Sie erlernten unter anderem den Umgang mit Waffen, absolvierten (Wehr-)Sportübungen und erhielten weltanschaulichen Unterricht sowie Lehrgänge in deutscher Sprache. Etwa zwei Drittel der Mitglieder der niederländischen SS traten im weiteren Verlauf des Zweiten Weltkriegs der Waffen-SS bei und wurden als Soldaten an der deutschen Ostfront eingesetzt.
Wann Christiaan Kruize sich zur niederländischen SS meldete, ob er im Ausbldungslager Avegor war, ist nicht bekannt.
Belegt ist wieder, dass Christiaan Kruize Anfang 1944 als Schütze im niederländischen SS-Wachbataillion Nr. 3 (vorher: SS-Wachbataillion „Nordwest“) mit Dienststelle Kamp Amersfoort diente. Aus einer im niederländischen NIOD1 überlieferten Liste des vom SS- und Polizeigericht X verurteilten Militärpersonals geht hervor, dass er vom 7. bis 28. Januar 1944 wegen „Mil. Ungehorsam“ inhaftiert war und dem Kriegswehrmachtsgefängnis Utrecht überstellt wurde. Als „Gerichtsherr“ ist das SS- und Polizeigericht Den Haag angegeben.
Das Huis van Bewaring Utrecht, während der deutschen Besatzung Kriegswehrmachtsgefängnis genannt, war ein Gefängnis an der Gansstraat in Utrecht. Während der deutschen Besatzung wurde das Huis van Bewaring als Kriegswehrmachtsgefängnis genutzt. Es war das einzige Gefängnis im besetzten Niederlande, das als Kriegsgericht der Wehrmacht diente. Daher wurden dort sowohl deutsche Soldaten, ausländische Freiwillige in deutschen Diensten bei Wehrmacht bzw. SS als auch Widerstandskämpfer vor Gericht gestellt.
Weitere Dokumente bezüglich des Verlaufes und Ausgangs des Strafverfahrens wie auch eine evtl. Haftzeit gegen Christiaan Kruize im Wehrmachtsgefängnis Utrecht sind bisher nicht bekannt.
Die Spur zu Christiaan Kruize verliert sich zunächst bis kurz nach Kriegsende im Mai 1945.
Christiaan Kruize verstarb am 4. August 1945 in Varel. Die Sterbeurkunde wurde vom Standesamt der Stadt Varel unter der Nr. 219/1945 ausgefertigt.

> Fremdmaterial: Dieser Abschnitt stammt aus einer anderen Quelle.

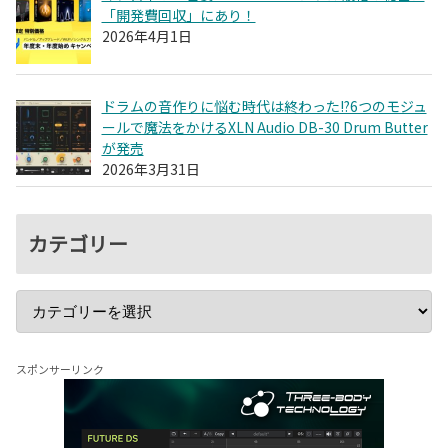
「開発費回収」にあり！
2026年4月1日
ドラムの音作りに悩む時代は終わった!?6つのモジュ
ールで魔法をかけるXLN Audio DB-30 Drum Butter
が発売
2026年3月31日
カテゴリー
スポンサーリンク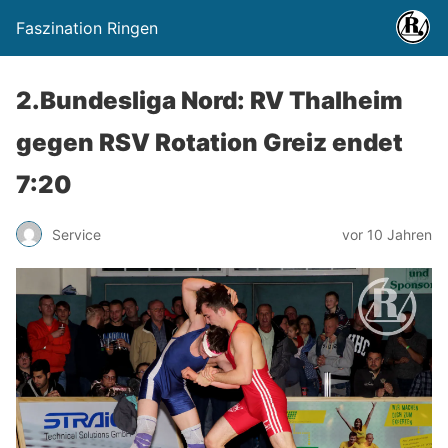
Faszination Ringen
2.Bundesliga Nord: RV Thalheim
gegen RSV Rotation Greiz endet
7:20
Service
vor 10 Jahren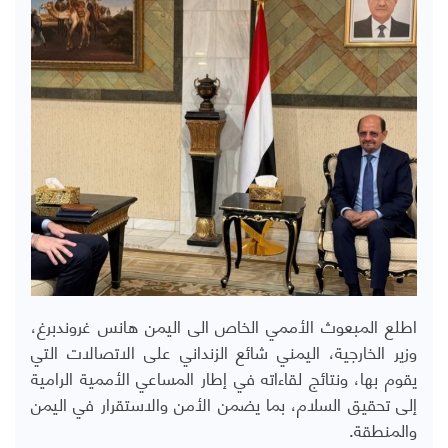
اطلع المبعوث الأممي الخاص الى اليمن هانس غروندبرغ،
وزير الخارجية، اليمني شائع الزنداني على الاتصالات التي
يقوم بها، ونتائج لقاءاته في إطار المساعي الأممية الرامية
إلى تحقيق السلام، بما يضمن الأمن والاستقرار في اليمن
والمنطقة.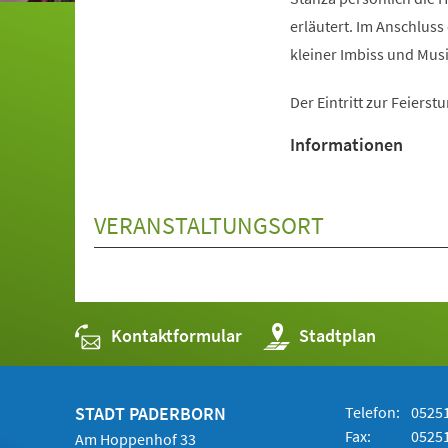
erläutert. Im Anschluss
kleiner Imbiss und Musi
Der Eintritt zur Feierstu
Informationen
VERANSTALTUNGSORT
Kontaktformular
(Öffnet
Stadtplan
in
einem
neuen
Tab)
STADT PADERBORN
Telefon:
05251
Fax:
05251
Am Hoppenhof 33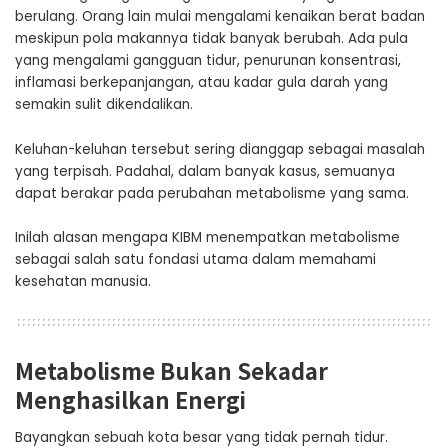
berulang. Orang lain mulai mengalami kenaikan berat badan
meskipun pola makannya tidak banyak berubah. Ada pula
yang mengalami gangguan tidur, penurunan konsentrasi,
inflamasi berkepanjangan, atau kadar gula darah yang
semakin sulit dikendalikan.
Keluhan-keluhan tersebut sering dianggap sebagai masalah
yang terpisah. Padahal, dalam banyak kasus, semuanya
dapat berakar pada perubahan metabolisme yang sama.
Inilah alasan mengapa KIBM menempatkan metabolisme
sebagai salah satu fondasi utama dalam memahami
kesehatan manusia.
Metabolisme Bukan Sekadar
Menghasilkan Energi
Bayangkan sebuah kota besar yang tidak pernah tidur.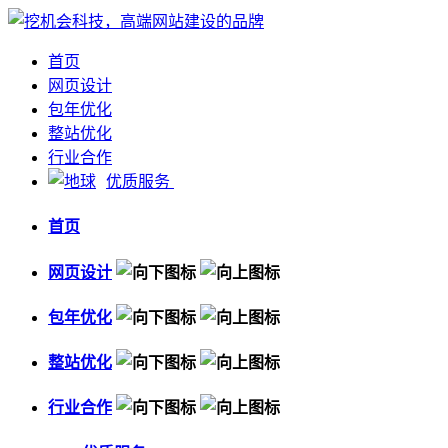
首页
网页设计
包年优化
整站优化
行业合作
优质服务
首页
网页设计
包年优化
整站优化
行业合作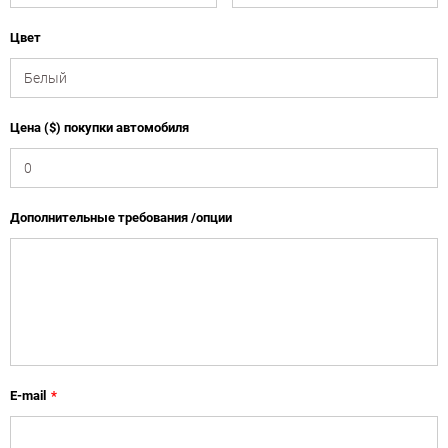
Цвет
Цена ($) покупки автомобиля
Дополнительные требования /опции
E-mail
*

Unter Todesursache sind in seinem Totenschein folgende Informationen enthalten: Grundleiden: Kniegelenks-Tbc links.
Begleitkrankheiten: Schenkelhalsbruch links bei oberem Schenkelstumpf.
Nachfolgende Krankheiten: Kniegelenksempyem und Sepsis (Mischinfektion), Hüftgelenkempyem.
Todesursache: Hüftgelenkempyem und Sepsis.
Christiaan Kruize wurde am 9. August 1945 auf dem evangelisch-lutherischen Friedhof in Varel, Oldenburger Straße, zunächst in der Grablage Feld F, Nr. 515, bestattet.
Nach Einweihung des "Ehrenfriedhofs" in Varel 1949 erfolgte die Umbettung in die dortige Reihe 10, Nr. 7, wo sich noch heute der Grabstein befindet.
Wegen des SS-Hintergrundes wurde Christiaan Kruize in den 1950er Jahren nicht von den Niederländern exhumiert und auf einen der in Deutschland liegenden niederländischen Ehrenfriedhöfe (z.B. Bremen) oder in die Heimat umgebettet.
Das Grab steht seit den 1950er Jahren unter dem Schutz des deutschen Gräbergesetzes („Gesetz zum Schutz der Gräber der Opfer von Krieg und Gewaltherrschaft“), ist in der amtlichen Gräberliste der Stadt Varel aufgeführt und muss durch die Stadt Varel dauerhaft gepflegt und erhalten werden.